_Extracted material_
++++++++
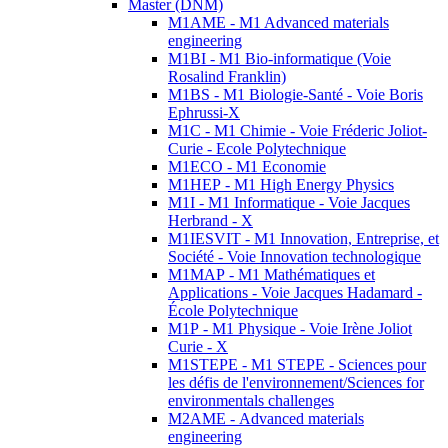
Master (DNM)
M1AME - M1 Advanced materials
engineering
M1BI - M1 Bio-informatique (Voie
Rosalind Franklin)
M1BS - M1 Biologie-Santé - Voie Boris
Ephrussi-X
M1C - M1 Chimie - Voie Fréderic Joliot-
Curie - Ecole Polytechnique
M1ECO - M1 Economie
M1HEP - M1 High Energy Physics
M1I - M1 Informatique - Voie Jacques
Herbrand - X
M1IESVIT - M1 Innovation, Entreprise, et
Société - Voie Innovation technologique
M1MAP - M1 Mathématiques et
Applications - Voie Jacques Hadamard -
École Polytechnique
M1P - M1 Physique - Voie Irène Joliot
Curie - X
M1STEPE - M1 STEPE - Sciences pour
les défis de l'environnement/Sciences for
environmentals challenges
M2AME - Advanced materials
engineering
++++++++
_Task requirements_
If a line contains the string "Sciences", it counts toward the total; state that total for the records above and nothing more.

_Result of the task_
2